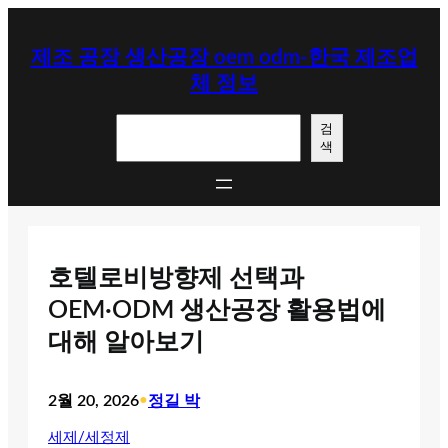
콘
텐
제조 공장 생산공장 oem odm-한국 제조업
츠
체 정보
로
바
검
로
검
색
색
가
기
호텔로비방향제 선택과
OEM·ODM 생산공장 활용법에
대해 알아보기
2월 20, 2026
•
정길 박
세제/세정제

━━━

- [ACTIVITY]:
Looking at the listing above, count the lines that contain "생산공장" and give nothing but the number.

- [RESULT OF THIS TASK]:
2